**Work task:** Pick out all lines in the listing holding the string "menuitem" and copy them.

**Dataset records:**

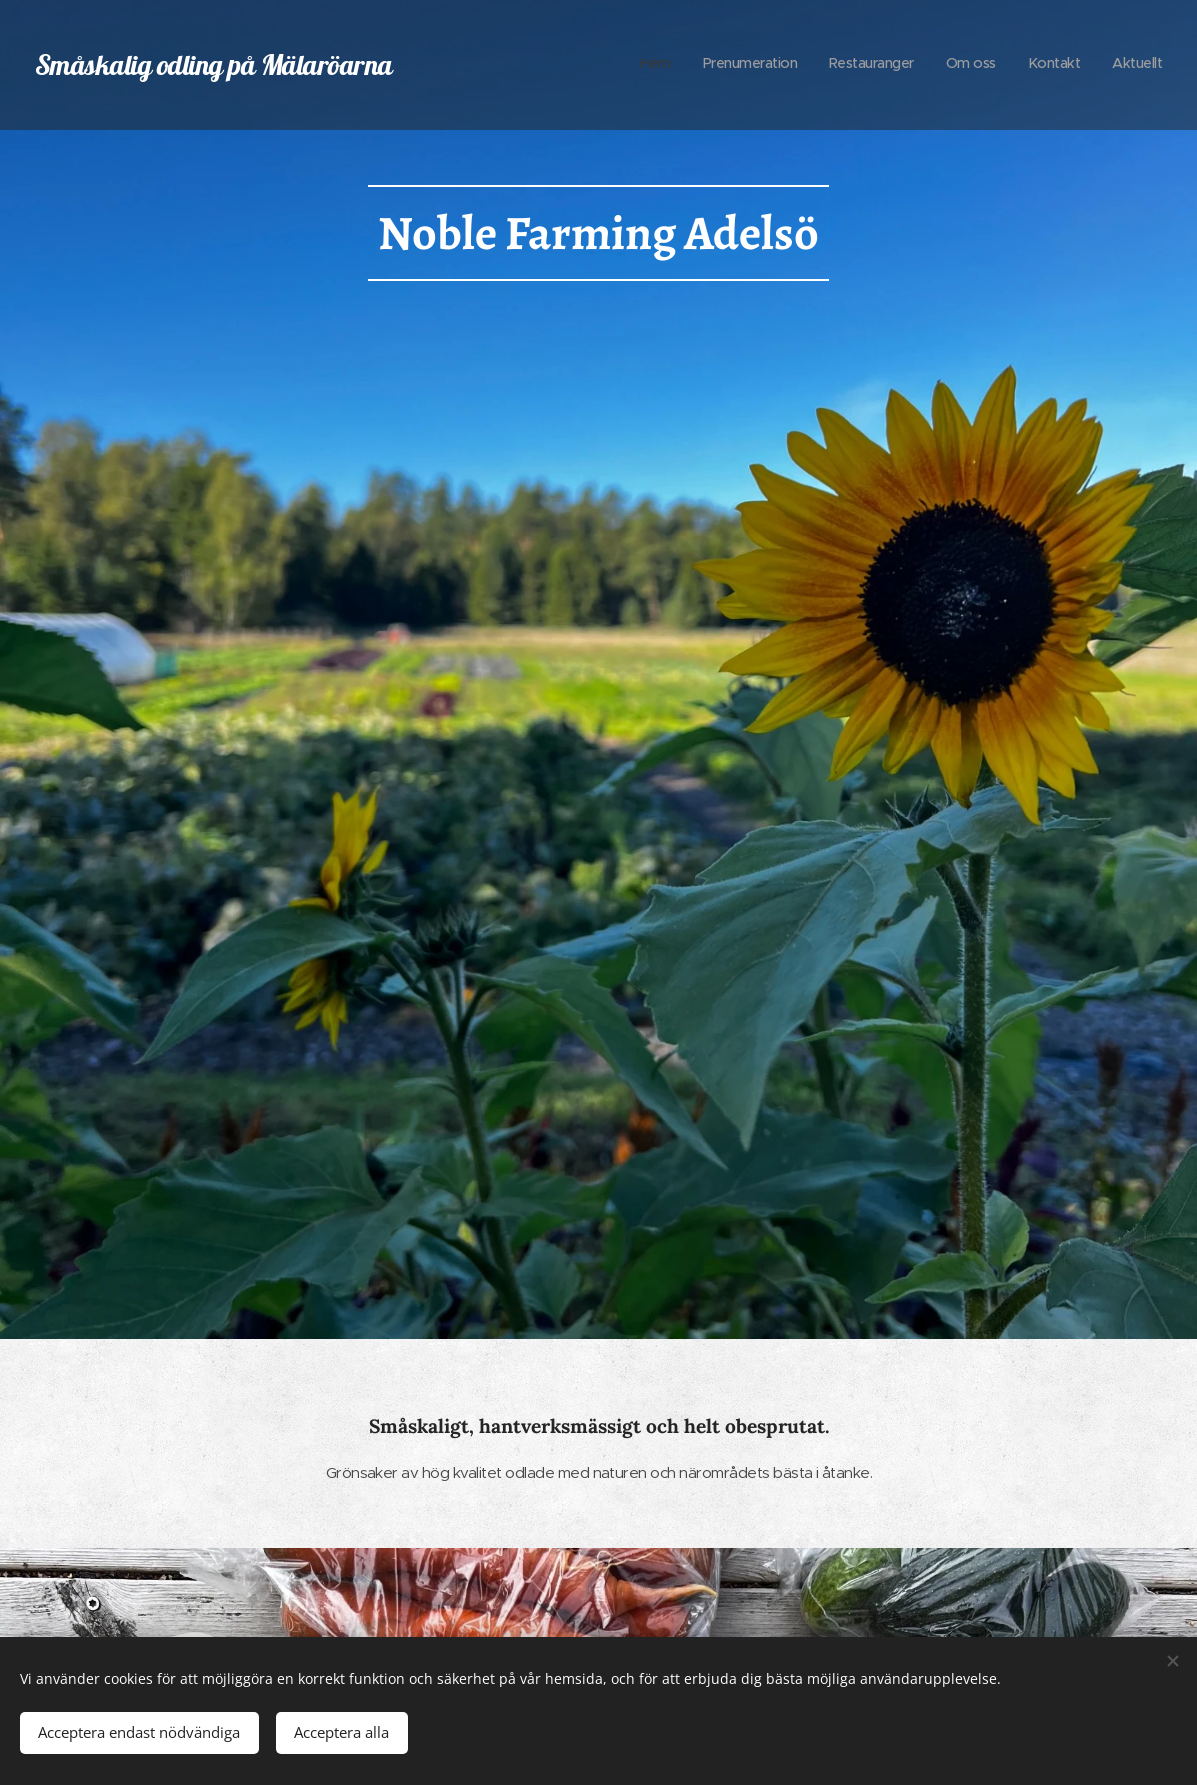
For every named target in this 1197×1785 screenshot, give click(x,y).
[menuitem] (1007, 65)
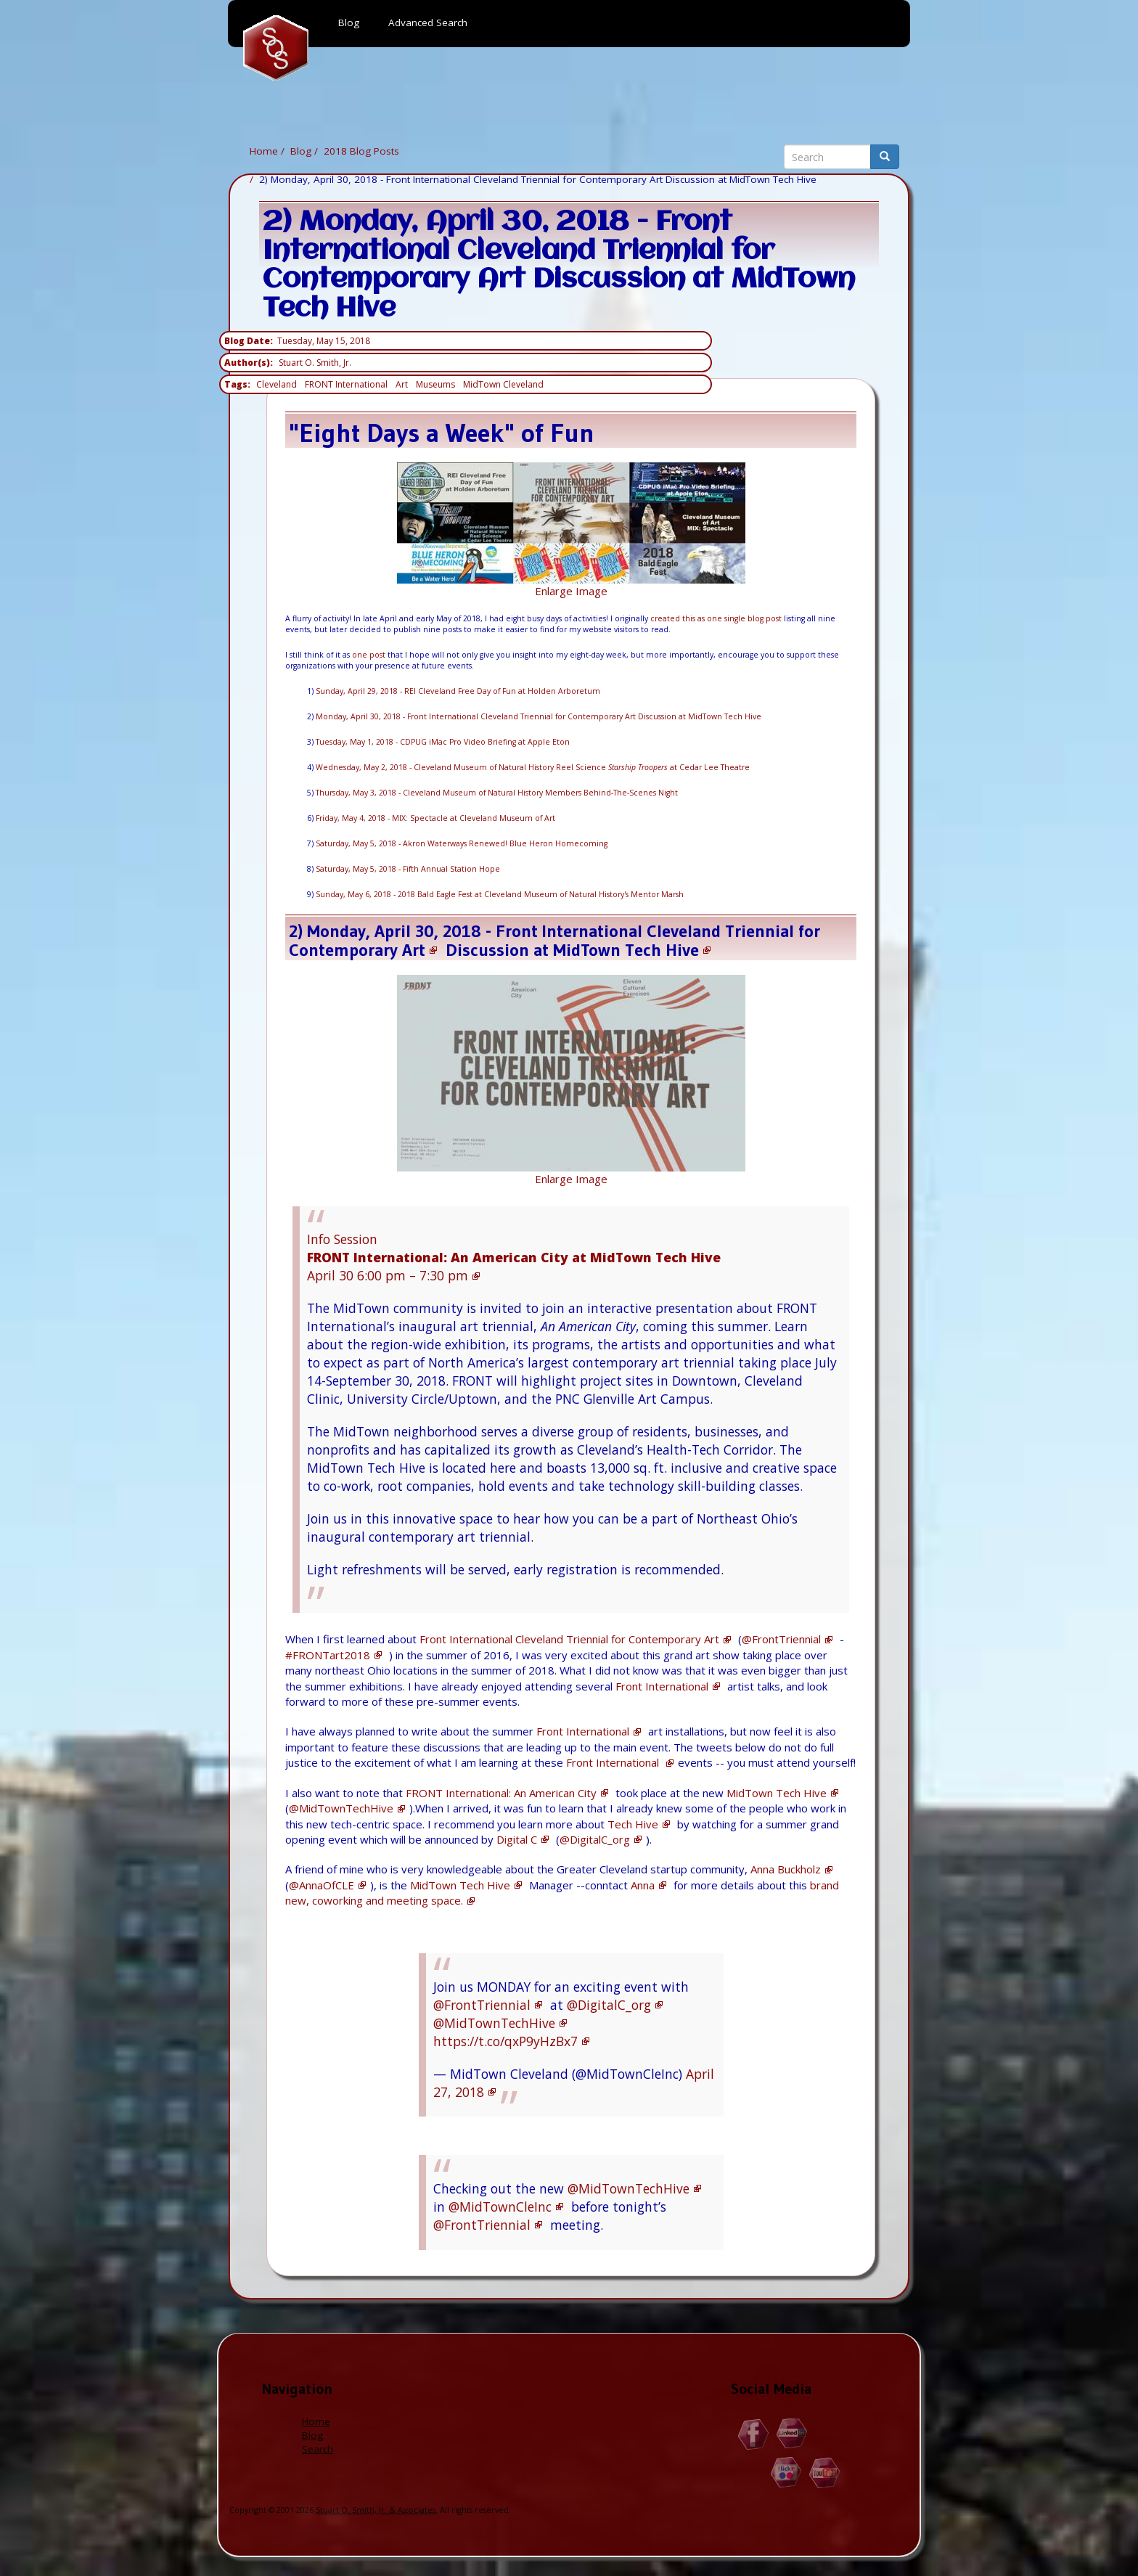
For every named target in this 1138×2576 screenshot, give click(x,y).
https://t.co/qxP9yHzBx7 (505, 2041)
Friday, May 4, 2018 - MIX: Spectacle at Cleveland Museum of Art (435, 818)
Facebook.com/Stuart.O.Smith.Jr (753, 2434)
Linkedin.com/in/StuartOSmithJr (792, 2434)
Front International (661, 1686)
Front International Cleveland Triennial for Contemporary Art (569, 1639)
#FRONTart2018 (327, 1655)
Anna (643, 1885)
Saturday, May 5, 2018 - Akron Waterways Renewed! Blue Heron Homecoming (461, 843)
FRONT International (346, 384)
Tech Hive (632, 1824)
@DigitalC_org (595, 1839)
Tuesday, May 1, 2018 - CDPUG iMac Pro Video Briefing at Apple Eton (443, 742)
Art (402, 384)
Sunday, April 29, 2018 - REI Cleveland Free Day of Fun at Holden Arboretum (458, 691)
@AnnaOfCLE (321, 1885)
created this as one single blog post (716, 618)
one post (368, 655)
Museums (435, 384)
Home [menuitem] (275, 48)
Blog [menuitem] (348, 22)
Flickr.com (786, 2472)
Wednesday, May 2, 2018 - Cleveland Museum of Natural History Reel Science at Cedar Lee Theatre (533, 767)
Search (317, 2449)
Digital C (516, 1839)
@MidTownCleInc (500, 2206)
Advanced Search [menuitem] (427, 22)
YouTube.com (824, 2472)
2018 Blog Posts (361, 151)
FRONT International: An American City (501, 1793)
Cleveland (276, 384)
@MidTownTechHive (341, 1808)
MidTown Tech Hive (626, 949)
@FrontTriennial (781, 1639)
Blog (300, 151)
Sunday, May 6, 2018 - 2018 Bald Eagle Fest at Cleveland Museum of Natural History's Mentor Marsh (500, 894)
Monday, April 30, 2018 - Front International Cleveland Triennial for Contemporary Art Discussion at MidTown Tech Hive (538, 716)
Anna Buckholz (785, 1869)
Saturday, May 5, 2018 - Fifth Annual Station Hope (408, 869)
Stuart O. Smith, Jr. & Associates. (377, 2509)
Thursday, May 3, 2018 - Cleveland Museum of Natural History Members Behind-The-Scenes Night (497, 793)
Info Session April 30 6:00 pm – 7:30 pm (514, 1257)
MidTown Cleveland (503, 384)
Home (264, 151)
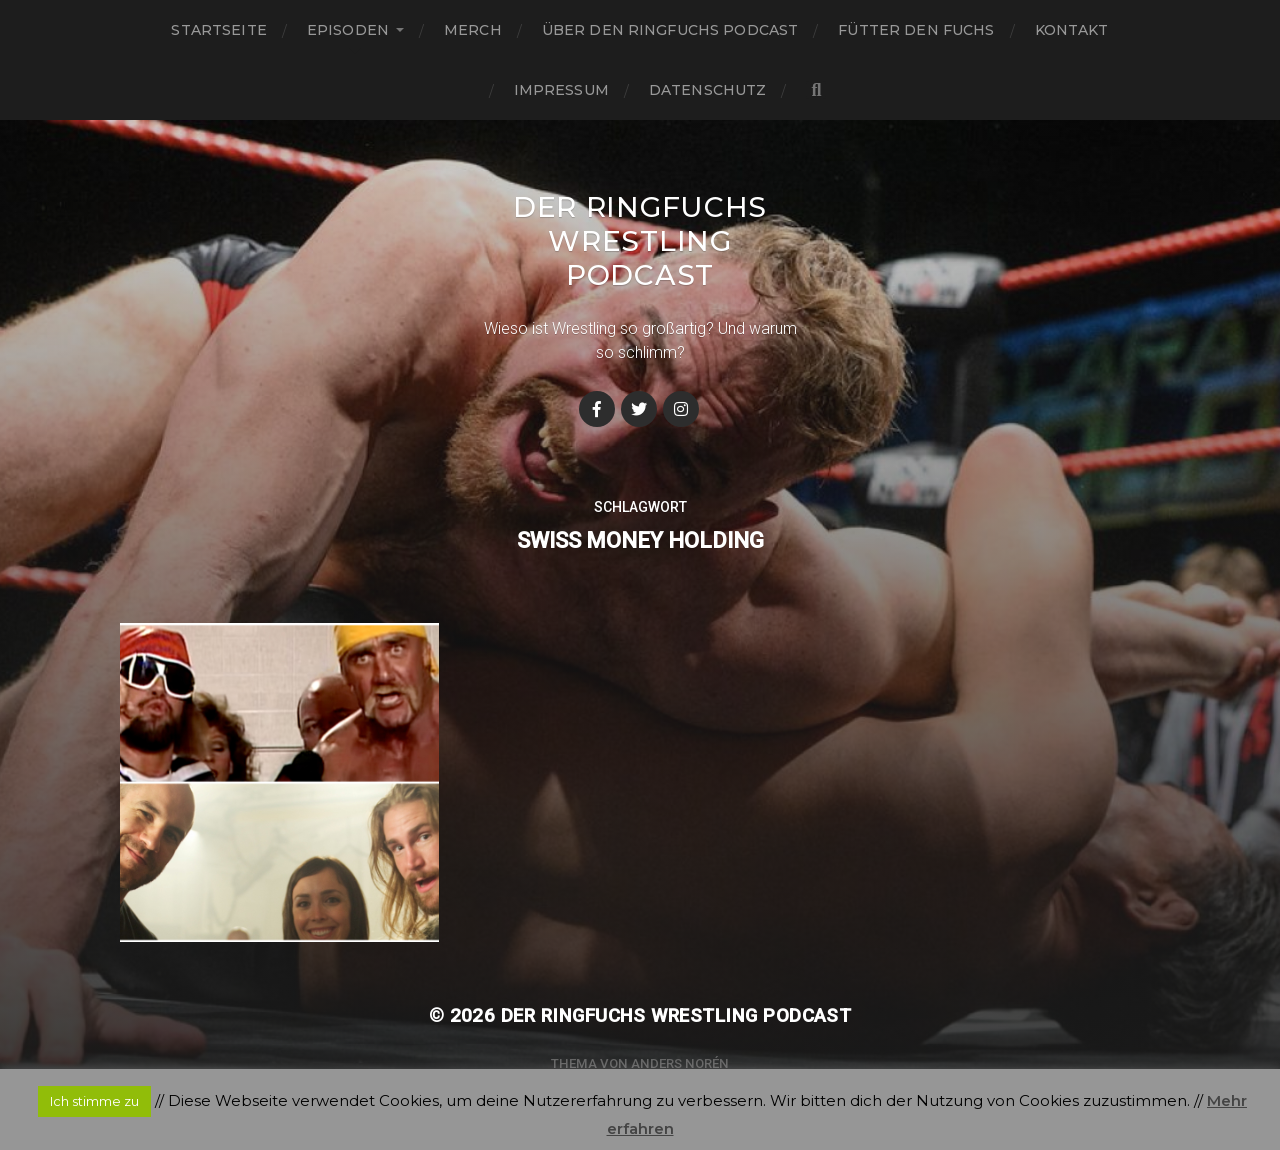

**Task answer:**
[menuitem] (1007, 65)
Home [menuitem] (275, 48)
Blog [menuitem] (348, 22)
Advanced Search [menuitem] (427, 22)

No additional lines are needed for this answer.